Krimsus86.com, Parigi Moutong, Sulteng – Kondisi drainase di Desa Lambori, Kecamatan Palasa, Kabupaten Parigi Moutong, Sulawesi Tengah, hingga kini belum mendapatkan perhatian serius. Berdasarkan pantauan di lapangan pada 9 Februari 2026, saluran drainase di wilayah tersebut tampak dipenuhi sampah dan endapan lumpur, sehingga aliran air tersumbat dan tidak mengalir dengan lancar.
Ironisnya, kondisi ini terjadi di tengah desa, yang seharusnya menjadi area prioritas dalam penataan dan kebersihan lingkungan. Tidak terlihat adanya upaya pembersihan, baik dari warga secara gotong royong maupun dari pihak pemerintah desa Lambori.
Sejumlah warga mengeluhkan keadaan tersebut karena selain mengganggu kenyamanan, drainase yang tersumbat berpotensi menimbulkan genangan air, bau tidak sedap, serta menjadi sumber penyakit. Desa pun terkesan kumuh dan tidak terawat.
Warga juga mempertanyakan kinerja pemerintah desa yang dinilai abai terhadap pentingnya kebersihan lingkungan, padahal diketahui bahwa desa menerima anggaran Dana Desa yang salah satu peruntukannya dapat digunakan untuk pemeliharaan infrastruktur dan kebersihan lingkungan.

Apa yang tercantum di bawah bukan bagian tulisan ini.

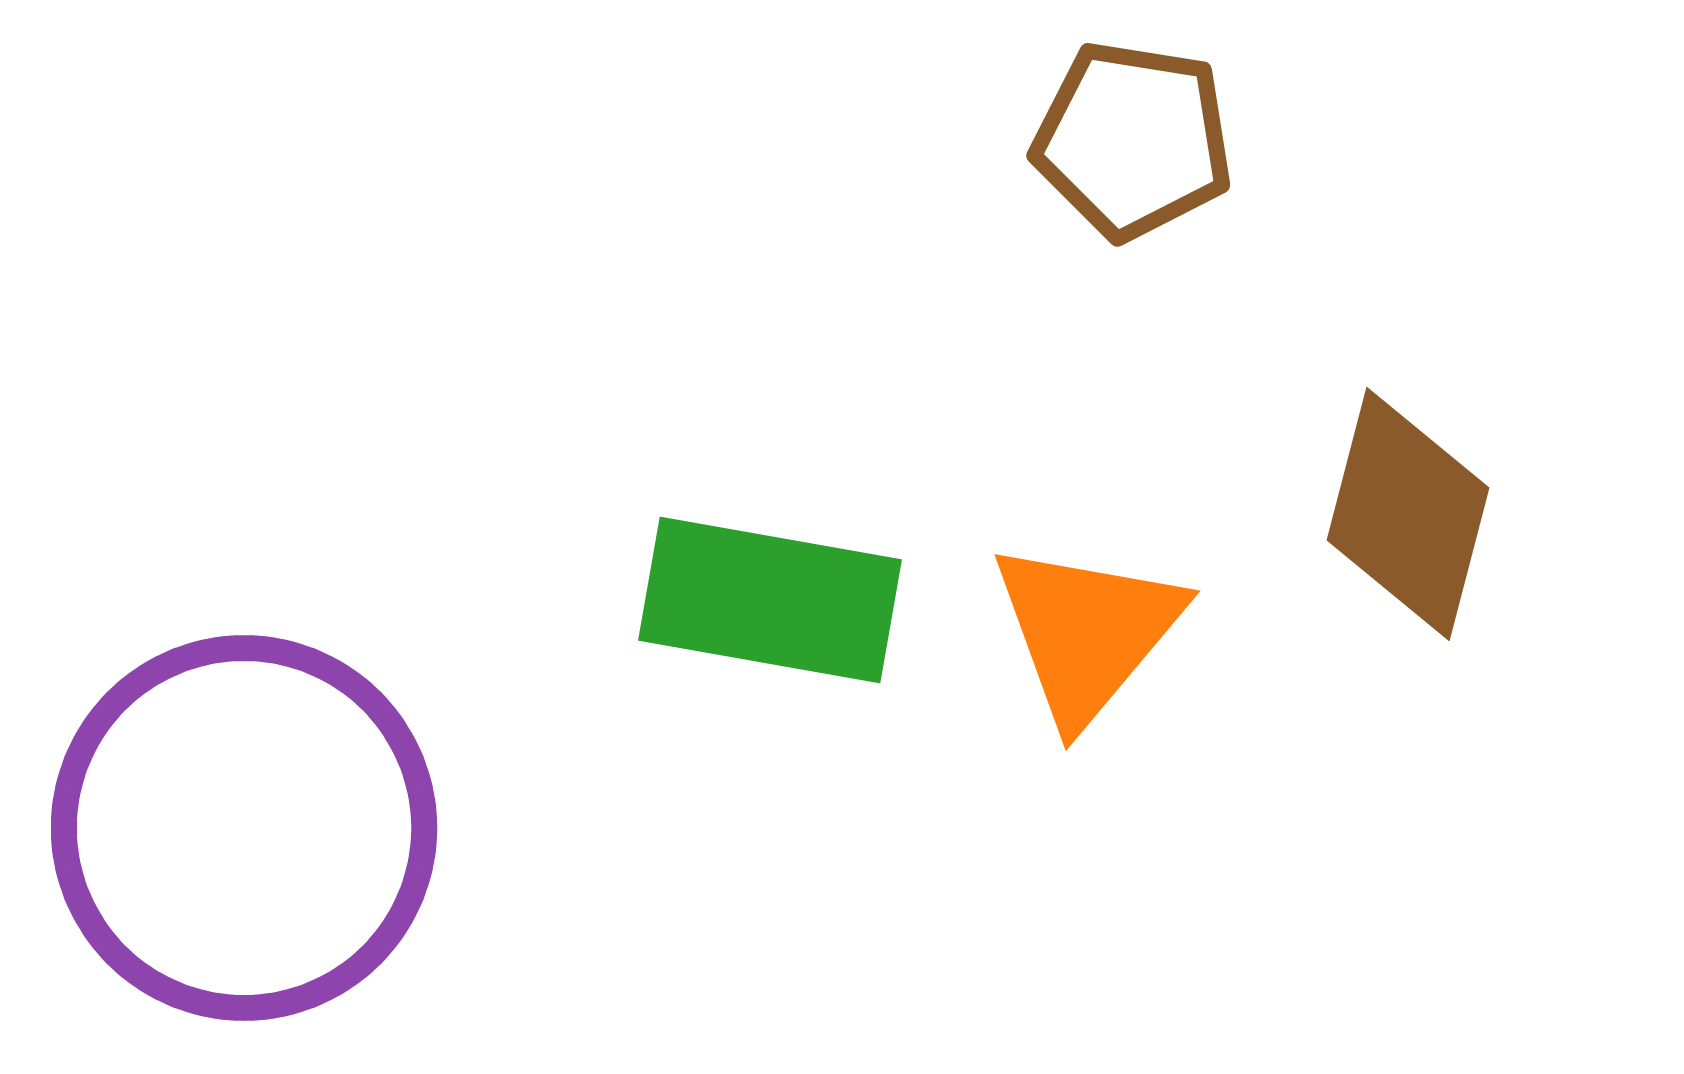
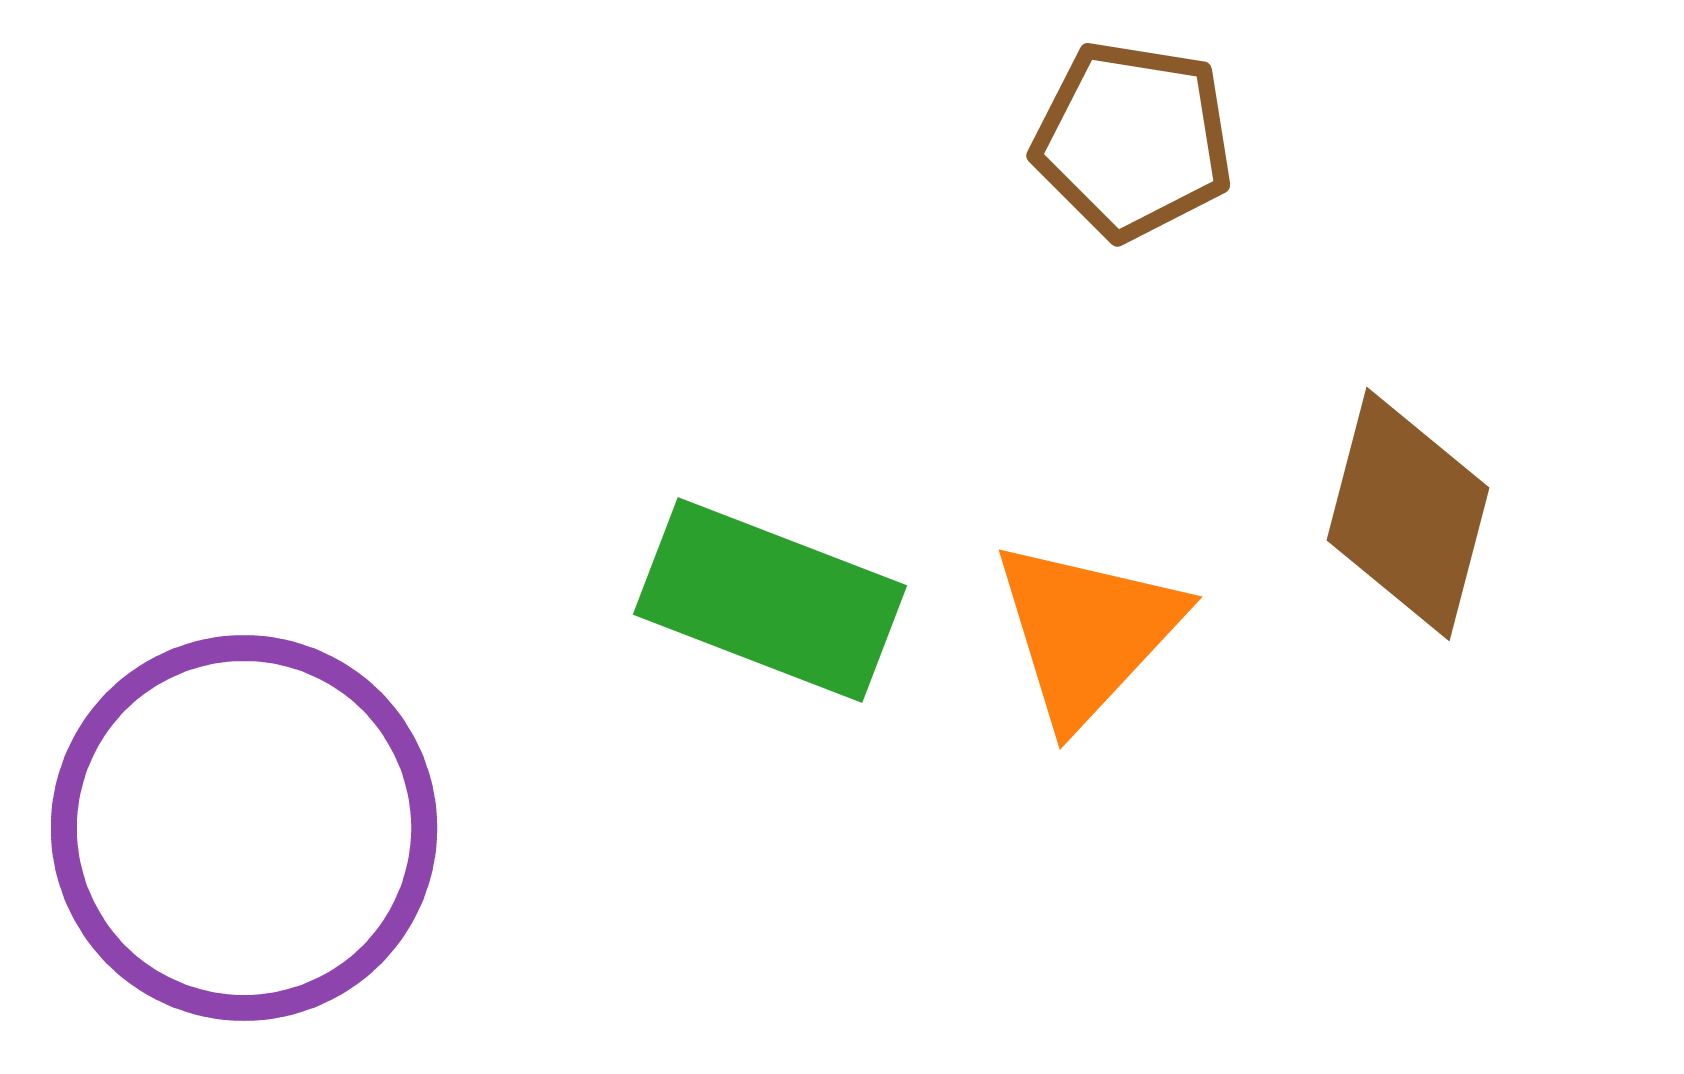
green rectangle: rotated 11 degrees clockwise
orange triangle: rotated 3 degrees clockwise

Hingga berita ini diturunkan, belum ada keterangan resmi dari pihak pemerintah desa Lambori terkait alasan tidak dilakukannya pembersihan drainase maupun realisasi penggunaan anggaran Dana Desa untuk kegiatan tersebut.
Masyarakat berharap pemerintah desa segera turun tangan melakukan pembersihan drainase serta mengambil langkah konkret agar lingkungan desa menjadi bersih, sehat, dan tertata dengan baik.